The Centre will also contribute to faster, better and more coherent information on health in a joint action with its national partners, who will be a first port of call for the citizens. To be successful the Centre must gain a reputation fair honest and straight communication to the general public and must strike the right balance between clear language and scientific precision. As risk managers, our decisions will be much more effective with sound information, which is coherent and consistent across national borders.

I see the Centre's Management Board - bringing together, as it does, all Member States - as having a key role to play in ensuring the Centre and the national agencies work together effectively and independently. I would urge the Board members gathered here today to use the Board's inaugural meeting tomorrow - and our dinner this evening - as an opportunity to start building the spirit of teamwork and cooperation we need to take disease control in Europe to a new level of excellence.

The Centre joins the network of other EU Agencies working for Health: the Europe Food Safety Authority, the Medicines Agency in London, the Agency for Health and Safety in Bilbao and the Drugs Agency in Lisbon.

As I said earlier, infectious diseases do not respect borders and they represent a real challenge for the EU institutions of today. To give one example, infection rates for HIV-AIDS are increasing throughout Europe. The rate of new infections in some European countries is so high that the situation could be described as a crisis, threatening to blight a generation of young Europeans. The Stockholm agency will have a central role to play in the action plan presented by the Commission in Vilnius on 17 September to fight this resurgent epidemic.

The Centre will be a sustainable resource for public health in Europe. It will prove its value very quickly, and equally fast we have to think of the broader future of the Centre.
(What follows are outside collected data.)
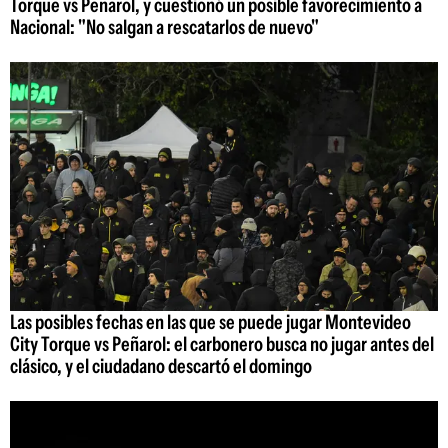
Torque vs Peñarol, y cuestionó un posible favorecimiento a
Nacional: "No salgan a rescatarlos de nuevo"
Las posibles fechas en las que se puede jugar Montevideo
City Torque vs Peñarol: el carbonero busca no jugar antes del
clásico, y el ciudadano descartó el domingo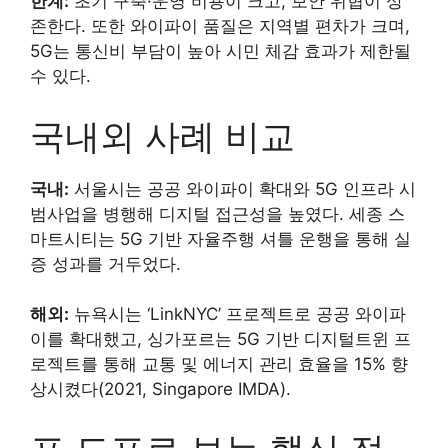
한계:
초기 구축·운영 비용이 크고, 보안 위협이 상
존한다. 또한 와이파이 품질은 지역별 편차가 크며,
5G는 통신비 부담이 높아 시민 체감 효과가 제한될
수 있다.
국내외 사례 비교
국내:
서울시는 공공 와이파이 확대와 5G 인프라 시
범사업을 병행해 디지털 접근성을 높였다. 세종 스
마트시티는 5G 기반 자율주행 셔틀 운행을 통해 실
증 성과를 거두었다.
해외:
뉴욕시는 ‘LinkNYC’ 프로젝트로 공공 와이파
이를 확대했고, 싱가포르는 5G 기반 디지털트윈 프
로젝트를 통해 교통 및 에너지 관리 효율을 15% 향
상시켰다(2021, Singapore IMDA).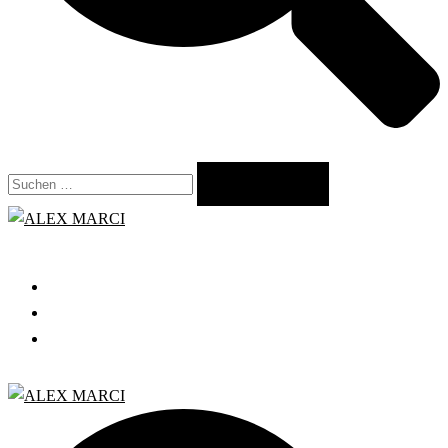
Suchen
nach:
Close
menu
START
GRATIS WEBINAR
BLOG
Search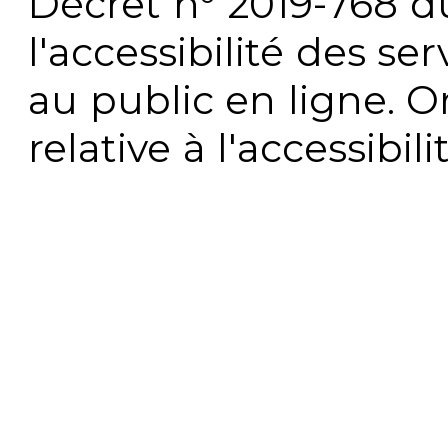
Décret n° 2019-768 du 
l'accessibilité des s
au public en ligne. 
relative à l'accessibi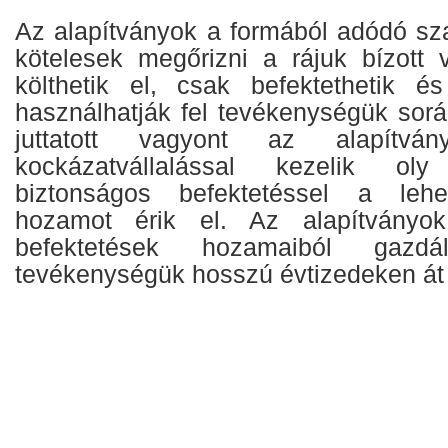
Az alapítványok a formából adódó sza
kötelesek megőrizni a rájuk bízott
költhetik el, csak befektethetik 
használhatják fel tevékenységük során
juttatott vagyont az alapítvány
kockázatvállalással kezelik o
biztonságos befektetéssel a leh
hozamot érik el. Az alapítványok
befektetések hozamaiból gazdál
tevékenységük hosszú évtizedeken át 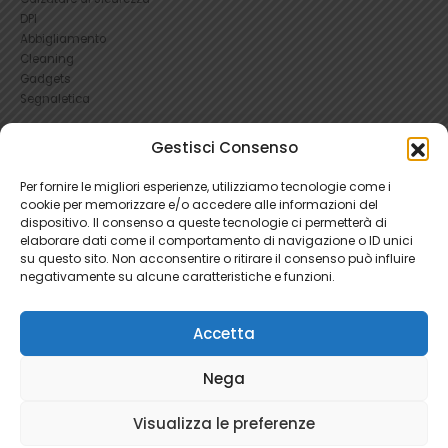
DPI
Abbigliamento
Cleaning
Gadgets
Segnaletica
UTILI
Gestisci Consenso
RICHIEDI UN RESO
Per fornire le migliori esperienze, utilizziamo tecnologie come i
Condizioni e Resi
cookie per memorizzare e/o accedere alle informazioni del
FAQ Antinfortunistica
dispositivo. Il consenso a queste tecnologie ci permetterà di
Richiesta Reso
elaborare dati come il comportamento di navigazione o ID unici
su questo sito. Non acconsentire o ritirare il consenso può influire
Cookie
e
Privacy
negativamente su alcune caratteristiche e funzioni.
Accetta
Nega
Ratti Srl - Antinfortunistica | P.Iva 04465280966 | 1781345
Visualizza le preferenze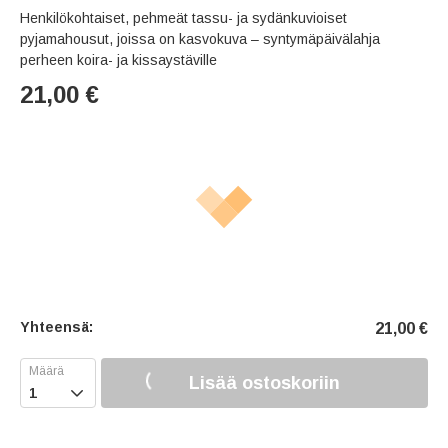
Henkilökohtaiset, pehmeät tassu- ja sydänkuvioiset
pyjamahousut, joissa on kasvokuva – syntymäpäivälahja
perheen koira- ja kissaystäville
21,00
€
Yhteensä:
21,00
€
Lisää ostoskoriin
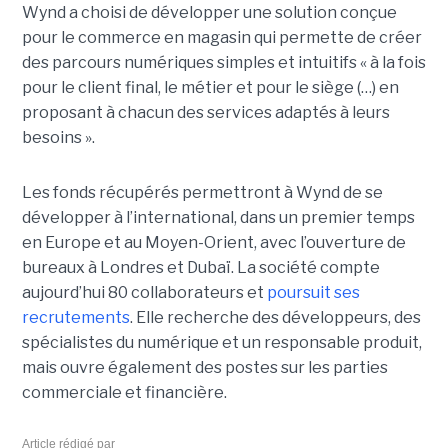
Wynd a choisi de développer une solution conçue
pour le commerce en magasin qui permette de créer
des parcours numériques simples et intuitifs « à la fois
pour le client final, le métier et pour le siège (…) en
proposant à chacun des services adaptés à leurs
besoins ».
Les fonds récupérés permettront à Wynd de se
développer à l’international, dans un premier temps
en Europe et au Moyen-Orient, avec l’ouverture de
bureaux à Londres et Dubaï. La société compte
aujourd’hui 80 collaborateurs et
poursuit ses
recrutements
. Elle recherche des développeurs, des
spécialistes du numérique et un responsable produit,
mais ouvre également des postes sur les parties
commerciale et financière.
Article rédigé par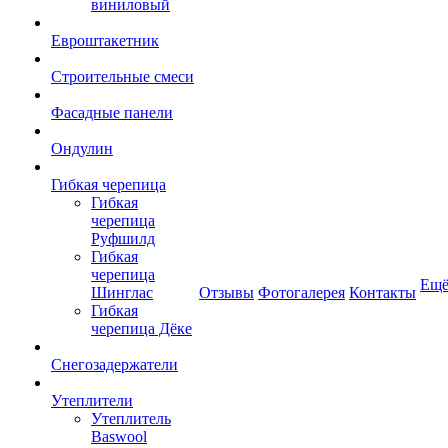
виниловый
Евроштакетник
Строительные смеси
Фасадные панели
Ондулин
Гибкая черепица
Гибкая
черепица
Руфшилд
Гибкая
черепица
Ещ
Шинглас
Отзывы
Фотогалерея
Контакты
Гибкая
черепица Дёке
Снегозадержатели
Утеплители
Утеплитель
Baswool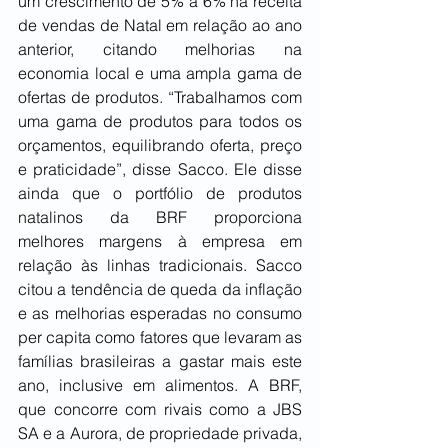
um crescimento de 5% a 6% na receita 
de vendas de Natal em relação ao ano 
anterior, citando melhorias na 
economia local e uma ampla gama de 
ofertas de produtos. “Trabalhamos com 
uma gama de produtos para todos os 
orçamentos, equilibrando oferta, preço 
e praticidade”, disse Sacco. Ele disse 
ainda que o portfólio de produtos 
natalinos da BRF proporciona 
melhores margens à empresa em 
relação às linhas tradicionais. Sacco 
citou a tendência de queda da inflação 
e as melhorias esperadas no consumo 
per capita como fatores que levaram as 
famílias brasileiras a gastar mais este 
ano, inclusive em alimentos. A BRF, 
que concorre com rivais como a JBS 
SA e a Aurora, de propriedade privada,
Today is a first step in building an essential health resource for future Europeans. During the political process to enact the Regulation for the Centre, the Commission suggested considering the needs in other areas of public health. Many ministers and the Parliament took up this message very seriously and thus the Regulation contains a duty for the Centre to evaluate the need to extend the scope of the mission to other relevant areas. Once completed, the Commission will propose suitable modifications to the Regulation, as necessary.

The European Centre for Disease Prevention and Control may be initially a relatively small EU agency, but the importance of its mission could not be larger. I would like to call on all of you gathered here today - our Swedish hosts, our Management Board members, and our international partners

  • to provide what it takes for the Centre to become operational;
  • to take up the momentum from the negotiation table in the EP and Council; and
  • to work together to build the Centre and its network.

As we embark on the process of building up the Centre's staff and putting in place its systems, let us never forget that lives may depend on us getting it right, quickly.